## Exercise goal
Repeat only what appears from the line containing "Main: 510.444.4400" through the last line of the listing below, exactly as written.

━━ Information supplied ━━

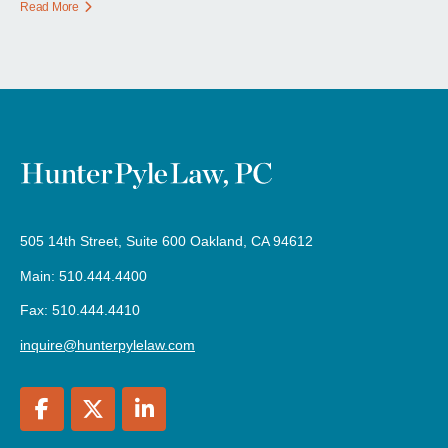
Read More
505 14th Street, Suite 600 Oakland, CA 94612
Main: 510.444.4400
Fax: 510.444.4410
inquire@hunterpylelaw.com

━━━

## Exercise answer
Main: 510.444.4400
Fax: 510.444.4410
inquire@hunterpylelaw.com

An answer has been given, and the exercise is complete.